> [Exercise]:
Scan the listing below for the word "Open", then copy each line that has it.
§
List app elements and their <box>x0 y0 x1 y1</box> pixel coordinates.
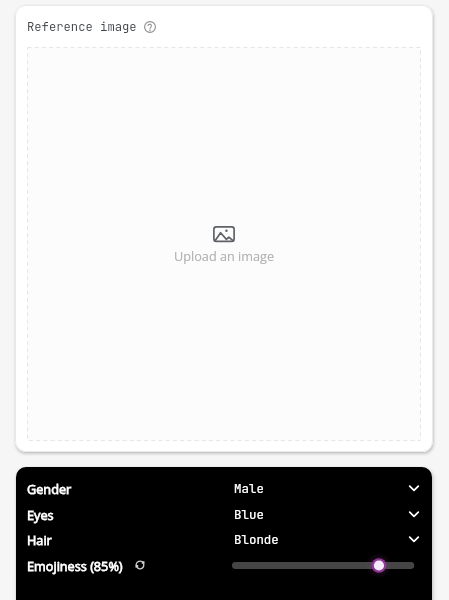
staticText: Male <box>234 480 264 496</box>
staticText: Reference image <box>27 19 137 35</box>
button[interactable]: Reference image <box>27 19 156 35</box>
staticText: Gender <box>27 480 72 497</box>
staticText: Eyes <box>27 506 54 523</box>
button[interactable]: Gender <box>16 476 432 500</box>
button[interactable]: Upload an image <box>27 47 421 441</box>
staticText: Emojiness (85%) <box>27 557 123 574</box>
staticText: Blonde <box>234 531 279 547</box>
other: Open dropdown <box>408 508 420 520</box>
staticText: Hair <box>27 531 52 548</box>
other: Open dropdown <box>408 533 420 545</box>
button[interactable] <box>228 553 417 577</box>
button[interactable]: Eyes <box>16 502 432 526</box>
staticText: Upload an image <box>174 247 275 264</box>
other: Help <box>144 21 156 33</box>
other: Reset <box>135 560 145 570</box>
staticText: Blue <box>234 506 264 522</box>
button[interactable]: Hair <box>16 527 432 551</box>
other: Open dropdown <box>408 482 420 494</box>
§
> [Written response]:
other: Open dropdown <box>408 508 420 520</box>
other: Open dropdown <box>408 533 420 545</box>
other: Open dropdown <box>408 482 420 494</box>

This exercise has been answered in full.